Angular momentum: disk with point mass on the edge

[willywilly]

Hi all,

I'm treating a problem concerning a disk containing an additional point mass on the edge. The disk is moving (rotating and translating) relative to another fixed point, meanwhile it's spinning about its axes of symmetry.
I'd like to determine the instantaneous angular momentum about the disk center and the resulting instantaneous moment the system (point mass+disk) exerts on the disk center.

Is the total angular momentum equal to the angular momentum of the point mass + the angular momentum of the disk?
Is it allowed to consider the moments of inertia about the disk center unchanged when an additional point mass is added, neglecting the latter?

Thanks in advance.

Regards,
WillyWilly

 

[Driftwood1]

you can assume the conservation of angular momentum

Not clear where the point of rotation is - is it fixed at the centre of the disk?

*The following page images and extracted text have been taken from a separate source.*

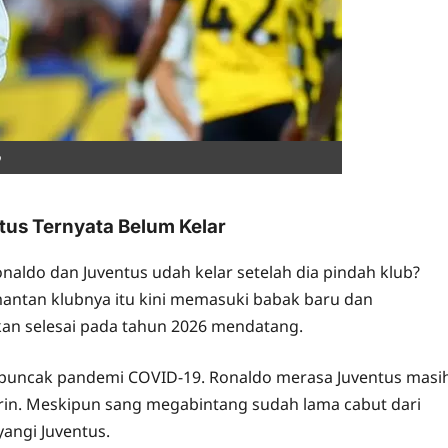
tus Ternyata Belum Kelar
Ronaldo dan Juventus udah kelar setelah dia pindah klub?
mantan klubnya itu kini memasuki babak baru dan
kan selesai pada tahun 2026 mendatang.
at puncak pandemi COVID-19. Ronaldo merasa Juventus masi
rin. Meskipun sang megabintang sudah lama cabut dari
yangi Juventus.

In other words a shift in centre of gravity when the point mass is added on the disk

 

[willywilly]

The rotation is about the center of gravity of the disk, called G, containing no point mass.

 

[mikeph]

Total angular momentum is indeed a simple sum of angular momenta of the constituents, as are the moments of inertia, but it is not that simple in your case because the moment of inertia of the disk (without considering the point mass) is different about different axes, and the presence of the point mass fixed to the disk has shiften the centre of mass outwards from the centre.edit- oh I misread, if the disk is still spinning about its centre, then the total moment of inertial is that of the disk plus the mr^2 from the point.